D23 is sorry to report that Disney Legend Jack Lindquist, longtime Disney Parks executive and the first person to serve as president of Disneyland, passed away on February 28, 2016, at his home in Anaheim, California. He was 88.

“Jack Lindquist was a Disney original in every sense. He started his career as Disneyland’s first advertising manager, and later served as the park’s first president, a role he always referred to as ‘the best job in the world,’” Disney Chairman and CEO Bob Iger said. “He made sure Disneyland was the Happiest Place on Earth for each guest who walked through the gates, setting the standard for every leader that followed. Those of us who had the good fortune to know Jack will always remember the kindness, humility, and dedication that made him such an important part of this company and a true Disney Legend.”

Born in Chicago in 1927, Jack’s family moved to Los Angeles when he was 4 years old. He was a child actor who was featured as an extra in episodes of the Our Gang series and he danced in the feature film Best Foot Forward, which starred Lucille Ball.


Jack became Disneyland’s director of marketing in 1965 and later set the course for marketing Walt Disney World. Over the course of his 38 years with The Walt Disney Company, Jack would hold a number of executive positions, including vice president of marketing for Disneyland and Walt Disney World, vice president of marketing for Walt Disney Attractions, and executive vice president of marketing and entertainment for all of Disney’s outdoor recreation activities. He set up the Marketing Division for Tokyo Disneyland and directed overall concepts for Disneyland, Walt Disney World, Tokyo Disneyland, and Disneyland Paris. In 1990, Jack was appointed to that “best job in the world,” president of Disneyland.

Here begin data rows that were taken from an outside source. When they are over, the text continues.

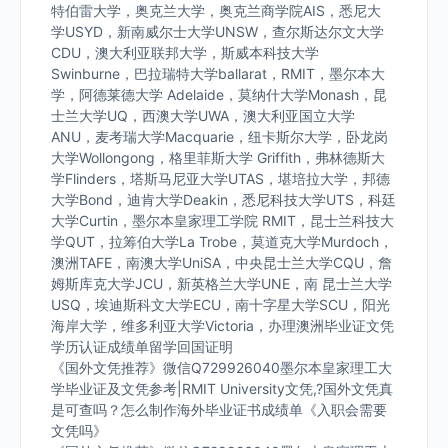
特伯雷大学，奥克兰大学，奥克兰商学院AIS，悉尼大
学USYD，新南威尔士大学UNSW，查尔斯达尔文大学
CDU，澳大利亚联邦大学，斯威本科技大学
Swinburne，巴拉瑞特大学ballarat，RMIT，墨尔本大
学，阿德莱德大学 Adelaide，莫纳什大学Monash，昆
士兰大学UQ，西澳大学UWA，澳大利亚国立大学
ANU，麦考瑞大学Macquarie，纽卡斯尔大学，卧龙岗
大学Wollongong，格里菲斯大学 Griffith，弗林德斯大
学Flinders，塔斯马尼亚大学UTAS，堪培拉大学，邦德
大学Bond，迪肯大学Deakin，悉尼科技大学UTS，科廷
大学Curtin，墨尔本皇家理工学院 RMIT，昆士兰科技大
学QUT，拉筹伯大学La Trobe，莫道克大学Murdoch，
澳洲TAFE，南澳大学UniSA，中央昆士兰大学CQU，詹
姆斯库克大学JCU，新英格兰大学UNE，南 昆士兰大学
USQ，埃迪斯科文大学ECU，南十字星大学SCU，阳光
海岸大学，维多利亚大学Victoria，办理澳洲毕业证文凭
学历认证成绩单留学回国证明
《国外文凭推荐》微信Q729926040墨尔本皇家理工大
学毕业证及文凭参考|RMIT University文凭,?国外文凭真
是可查吗？怎么制作海外毕业证书成绩单《入职会需要
文凭吗》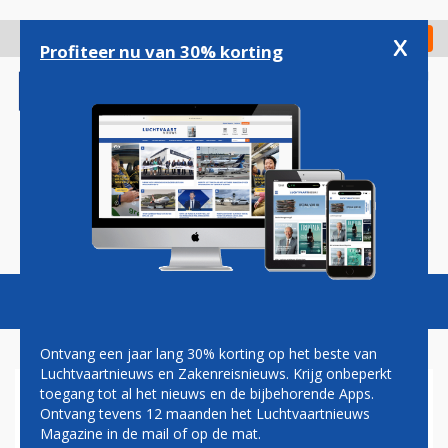
Overslaan
en
x
Digitaal Magazine
Registreer
Check in
naar
Profiteer nu van 30% korting
de
inhoud
gaan
Magazine
Podcasts
Vacatures
Toggl
naviga
Ontvang een jaar lang 30% korting op het beste van
Luchtvaartnieuws en Zakenreisnieuws. Krijg onbeperkt
toegang tot al het nieuws en de bijbehorende Apps.
VLIEGCARRIERE.NL
Ontvang tevens 12 maanden het Luchtvaartnieuws
Magazine in de mail of op de mat.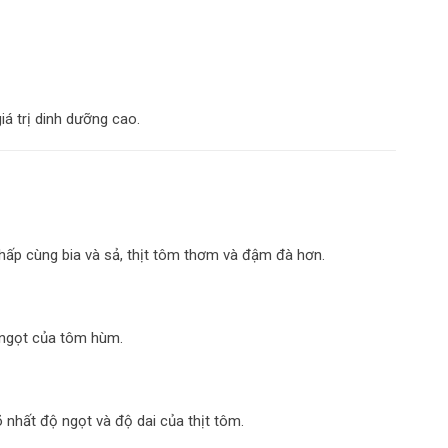
á trị dinh dưỡng cao.
 hấp cùng bia và sả, thịt tôm thơm và đậm đà hơn.
 ngọt của tôm hùm.
 nhất độ ngọt và độ dai của thịt tôm.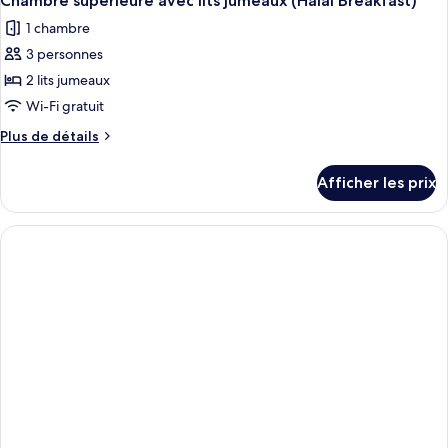
Chambre supérieure avec lits jumeaux (Halal Breakfast)
1 chambre
3 personnes
2 lits jumeaux
Wi-Fi gratuit
Plus
Plus de détails
de
détails
Afficher les prix
pour
Chambre
supérieure
avec
lits
jumeaux
(Halal
Breakfast)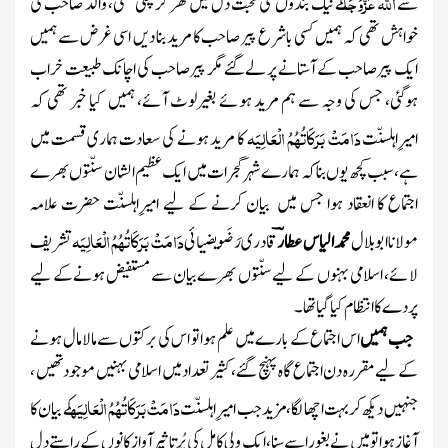
اللہ
عَزَّوَجَلَّ
سے
کے
نیک بندوں کی محبت دل میں گھر کر چکی تھی، والد صاحب کی
خواہش تھی کہ ہمیں کسی باشرع پیر صاحب کا مرید بنا دیں اسی غرض سے ہمیں
ایک پیرصاحب کے آستانے پر لے گئے مگر پیرصاحب کی اچانک طبیعت خراب
ہوگئی، جس کی وجہ سے ہم مرید ہوئے بغیرلوٹ آئے، ہمیں کیا خبر تھی کہ
دَامَتْ بَرَکَاتُہُمُ الْعَالِیَہ
امیرِاہلسنّت
کا مرید ہونے کی سعادت ہماری قسمت میں
ہے، سبب کچھ یوں بنا کہ ہمارے شہر گجرات میں ایک عظیم الشان سنّتوں بھرے
اجتماع کا انعقاد ہوا جس میں بیان کرنے کے لیے امیرِاہلسنّت حضرت علامہ
دَامَتْ بَرَکَاتُہُمُ الْعَالِیَہ
مولاناابوبلال
محمد الیاس عطارؔ
قادری رَضَویضیائی
تشریف
لائے، اسلامی بہنوں کے لیے سنّتوں بھرے بیان سے مستفیض ہونے کے لیے
پردے کا انتظام کیا گیا تھا۔
جب ہمیں
اس اجتماع کے بارے میں علم ہوا تو اس کی برکتوں سے مالامال ہونے
کے لیے مقررہ دن اجتماع گاہ پہنچ گئے، کثیر تعداد میں اسلامی بہنیں موجود تھیں ،
دَامَتْ بَرَکَاتُہُمُ الْعَالِیَہ
جنہیں دیکھ کر بہت اچھا لگا، مزید جب امیرِاہلسنّت
کے بیان کا
آغاز ہوا تو میں نے بغور اسے سنا، ایک ولی کامل کی پُر تاثیر آواز کانوں کے راستے دل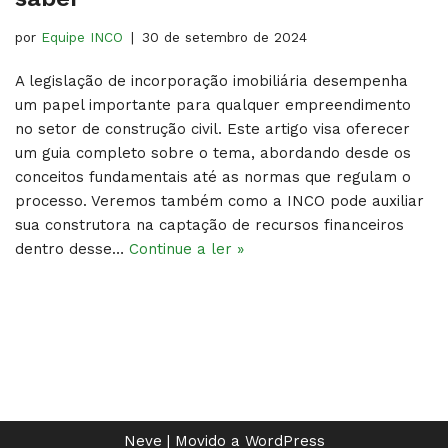
por
Equipe INCO
30 de setembro de 2024
A legislação de incorporação imobiliária desempenha
um papel importante para qualquer empreendimento
no setor de construção civil. Este artigo visa oferecer
um guia completo sobre o tema, abordando desde os
conceitos fundamentais até as normas que regulam o
processo. Veremos também como a INCO pode auxiliar
sua construtora na captação de recursos financeiros
dentro desse…
Continue a ler »
Neve
| Movido a
WordPress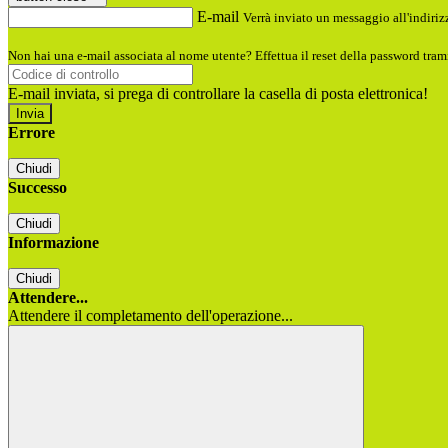
E-mail
Verrà inviato un messaggio all'indirizz
Non hai una e-mail associata al nome utente? Effettua il reset della password tram
E-mail inviata, si prega di controllare la casella di posta elettronica!
Errore
Chiudi
Successo
Chiudi
Informazione
Chiudi
Attendere...
Attendere il completamento dell'operazione...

Among the projects Jack spearheaded during his time at Disney are Walt Disney’s Magic Kingdom Club, Disney Dollars, the Disneyland Pigskin Classic, the Ambassador Program, and Grad Nites. He also lobbied for Disneyland’s expansion and the development of a second theme park for the Disneyland Resort.


Soon after Jack’s retirement—on Mickey Mouse’s 65th birthday, November 18, 1993—he was honored with a window on Disneyland’s Main Street, U.S.A., which reads, “J.B. Lindquist, Honorary Mayor of Disneyland.” He was inducted as a Disney Legend in 1994 and published a memoir, In Service to the Mouse in 2010.

Fellow Disney Legend Marty Sklar, former vice chairman and principal creative executive, Walt Disney Imagineering, remembered Jack fondly yesterday: “Jack was a great friend and mentor who taught all of us about risk-taking, and never forgot who the boss was. As he acknowledged in his book, ‘Keep that smile on your face, twinkle in your eye, and song in your heart. Thanks, Mickey!’ And all of us who worked with him say ‘Thanks, Jack!’”


He is survived by his wife, Isabelle; his five children, David, Garry, Troy, Jim, and Kimberly; 16 grandchildren and seven great-grandchildren.